NEW YORK -- Despite all the hoopla and analysis surrounding the proposed $70 billion powerhouse merger of Citicorp and Travelers Group, such nitty-gritty details as how their respective pension plans will be affected have yet to be addressed.
Spokesmen at both companies said management has not looked at this issue, adding it has yet to be determined if or when the two companies' retirement plans, totaling $12.1 billion, might be integrated.
Citicorp spokesman Jack Morris noted the retirement plans of both are overseen by the human resources departments, and the directors of those departments will be meeting to discuss details.
"A transition team met . . . and this issue will be addressed, but not immediately," Mr. Morris said.
The defined benefit plan of New York-based Citicorp had $3.7 billion in assets as of Sept. 30, while its defined contribution plan had $2.7 billion, according to Pensions & Investments' annual survey of the nation's largest pension funds. The defined benefit plan at Travelers Group, New York, had $3 billion as of Sept. 30, according to Nelson's 1998 Directory of Plan Sponsors. Its defined contribution plan had $2.7 billion.
Both plans manage around one-third of their defined benefit assets internally. Consultants said that whichever plan has the larger internal business could sway the balance of power at the new pension fund.
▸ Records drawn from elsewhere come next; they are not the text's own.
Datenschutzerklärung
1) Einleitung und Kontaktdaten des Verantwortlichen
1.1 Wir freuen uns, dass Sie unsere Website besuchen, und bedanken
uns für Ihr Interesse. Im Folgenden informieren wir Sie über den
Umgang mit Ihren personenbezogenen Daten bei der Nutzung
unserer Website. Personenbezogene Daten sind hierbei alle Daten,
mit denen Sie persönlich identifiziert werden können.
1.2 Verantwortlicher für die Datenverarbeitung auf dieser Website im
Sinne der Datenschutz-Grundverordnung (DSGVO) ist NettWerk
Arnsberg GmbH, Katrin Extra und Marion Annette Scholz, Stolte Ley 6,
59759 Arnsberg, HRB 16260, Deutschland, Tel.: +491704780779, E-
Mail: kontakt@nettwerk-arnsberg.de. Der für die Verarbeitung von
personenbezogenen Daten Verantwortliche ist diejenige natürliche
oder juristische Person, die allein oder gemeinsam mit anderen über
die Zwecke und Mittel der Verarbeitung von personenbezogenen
"When pension plans are merged, it becomes very political as to who gets to head it,"said Ronald Peyton, president, Callan Associates, San Francisco. "But once the firms resolve who is in charge, everything else tends to move pretty quickly. However, that can mean a lot of consolidation, especially in terms of staff and money managers."
The benefit formula is another issue, said Stephen Nesbitt, senior vice president, Wilshire Associates, Santa Monica, Calif.
"If both companies offer similar levels of benefits, there's no problem. But if one plan is more generous than the other, the new company could decide to keep the two plans separate, because they can't reduce benefits. Another option would be to create a new plan entirely."
The defined contribution plans are easier to merge, Mr. Nesbitt explained, because each participant has his or her own account balance, and it's mainly a matter of changing or consolidating options that are offered.
According to a P&I survey, Citicorp's defined contribution plan is allocated to 39% company stock, 29% other stock, 5% fixed income, 11% cash equivalents and 16% stable value. Its managers are Chancellor LGT Asset Management for domestic equities and bonds, and Citibank Global Asset Management for international equities, international bonds and balanced funds. Travelers declined to provide any details of its defined contribution program.
The proposed merger of the two pension funds has other potential complications, said Citicorp's Mr. Morris. For example, Travelers, which acquired Salomon Smith Barney last year, offers different pension plans at its different companies, and those will have to be sorted out.
Travelers' investment profile is much more conservative than Citicorp's. As of Sept. 30, Travelers had only 7.2% of its defined benefit assets invested in stocks, while Citicorp had 70% in stocks.
Ronald Walter, director of investments at Citicorp, said the allocation changed at the end of 1997 to 60% stocks, 25% fixed income, 9% real estate and 6% cash and enhanced cash products. It uses Chancellor LGT Asset Management for domestic equities and bonds; Snyder Capital, domestic equities; Bridgewater Associates, international bonds; and Citibank Global Asset Management, a subsidiary of Citicorp, for international equities and international bonds.
RREEF Real Estate Funds is the only manager that invests for both pension funds, in real estate equity.
Travelers internally manages $63.8 million in fixed income and $34.3 million in cash or cash equivalent products, according to the 1998 Nelson's directory. Its asset allocation, according to Nelson's is 1.7% cash;, 7.2% equities; 11.9% fixed income; 2.3% general insurance and 76.9% other investments.
Travelers' outside money managers, according to the 1998 Nelson's directory, are Bankers Trust Co. for cash; Hoisington Investment Management, bonds; RCM Capital and LLC Equities, bonds; and Smith Barney,mutual funds.
The companies' actuarial profiles appear similar, judging by statistics cited in their annual reports. Travelers' discount rate is 7%, while Citicorp's is 7.25%. The discount rate is the rate at which the stream of future liabilities is calculated back to present value. Travelers expects its future compensation rate to grow at an average of 4.5% with a rate of return of 9%. Citicorp expects its compensation rate to grow at an average 5%, with a 9% rate of return.